29. Oktober 03

Kill Bill (1v2)

Uma Thurman zwischen einem Dutzend Angreifern in einer Bar

Tarantino selber hat gesagt, dass er nicht weiß, wieviele Personen sterben...

...und es sterben viele...

Die Story: Die (vermutlich) Serienkillerin 'die Braut' wird auf ihrer Hochzeit zusammen mit sämtlichen Teilnehmern der Trauung getötet. Wie durch ein Wunder überlebt sie, liegt vier Jahre im Koma und erwacht dann mit dem Wunsch, sich an ihren Mördern, ihrem alten Auftraggeber Bill und seinen anderen Auftragskillerinnern, zu rächen. Als erstes tötet sie ihren Pfleger, der sie in dieser Zeit immer wieder gegen Geld missbrauchen lässt und den aktuellen Besteiger. Danach tötet sie weiter. Darauf bringt sie ein paar um, dann hackt sie ein paar Gliedmaßen ab und tötet wieder. Zwei Gegner lässt sie am Leben. Und für den zweiten Teil bleiben einer der Killerinnen und Bill selber übrig.

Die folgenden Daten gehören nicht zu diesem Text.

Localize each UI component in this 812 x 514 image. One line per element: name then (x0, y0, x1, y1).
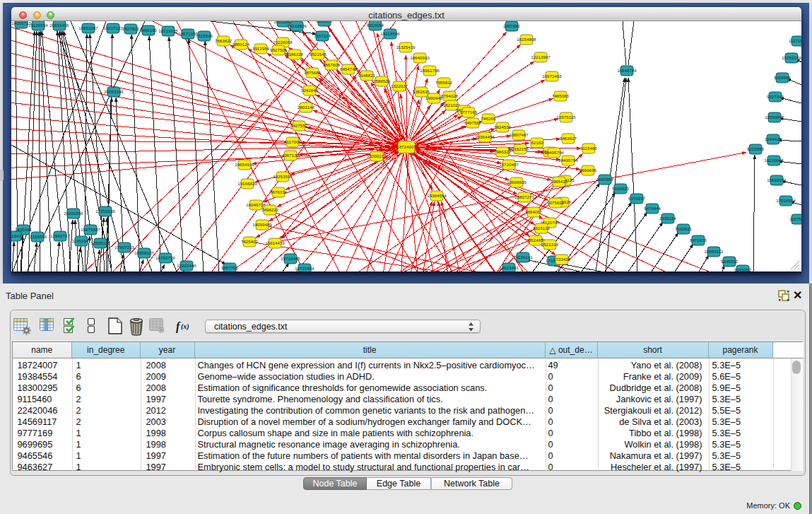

Gesicht in Großaufnahme im Zeichentrickstil
Anime-Ausschnitt

Der Film bedient sich vor allem bei Martial-Arts-Filmen, bei denen nur auf japanische Kampfsportart-Weise geprügelt wird – kennen Nicht-Experten wie ich beispielsweise aus der Matrix oder der Szene bei Shrek, in der die Prinzessin den Robin-Hood-Verschnitt vertrümmert. Sogar den Anime-Trend nimmt Tarantino auf und produziert ein paar Szenen als Zeichentrick-Film im japanischen Stil. Auch Krams wie Schwarzweiß-Szenen, Zeitlupen und extrem unrealistische Kampfszenen gehören zum Programm.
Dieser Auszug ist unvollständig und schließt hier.